You've probably noticed I haven't been around. The day before my sixth anniversary, my husband told me he wasn't happy in our marriage, that he didn't know if he could live with the fact that we can't have more children and that he wouldn't have the son he's longed for. I was devastated. Shane and I had made the decision to have my tubes tied during the births of our twins because after receiving Calvin's diagnosis and after losing so many pregnancies in trying to have our family, we felt we couldn't take the emotional upheaval that would come with another loss. We tried talking it out, we went out for our anniversary and tried to spend some time together but there was just too much tension. I was terribly hurt, not having a clue that he had been unhappy for some while I felt blindsided by his revelation and terribly sick about the prospect of losing my marriage on top of everything. Shane decided to take some time away for himself to sort out his feelings, a miserable four days that I spent stewing and worried about what was going to happen to us. During his time away, we had a conversation on the phone that made him realize just how much he wanted to be with us and he drove through the night to get home.
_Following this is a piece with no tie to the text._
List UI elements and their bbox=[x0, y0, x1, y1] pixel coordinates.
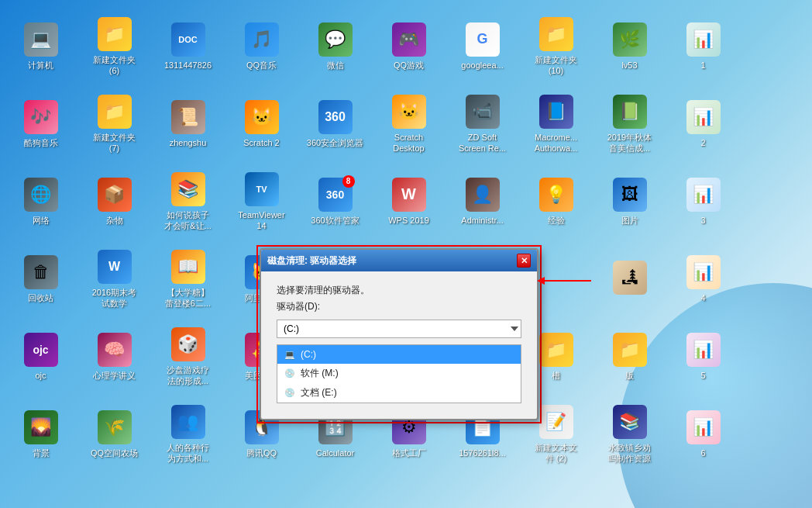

Since his return, we have been focusing on us, on our feelings and the sadness in our marriage, trying to find a way to start fresh. It was never an issue of our love, but of years of sadness, disappointment and heartbreak in trying to have a family together. We have been through way more than any couple should have to go through in a lifetime in the six years we've been married. Sometimes it's hard to separate the feelings for what they are, feelings of sadness in what life has dealt us, not unhappiness with each other. Please say a prayer for us as we continue to work on our relationship and trying to find a way out of all the pain we've been through. I love my husband more than anything and want us to stay together as a family, thankfully it's what he wants too.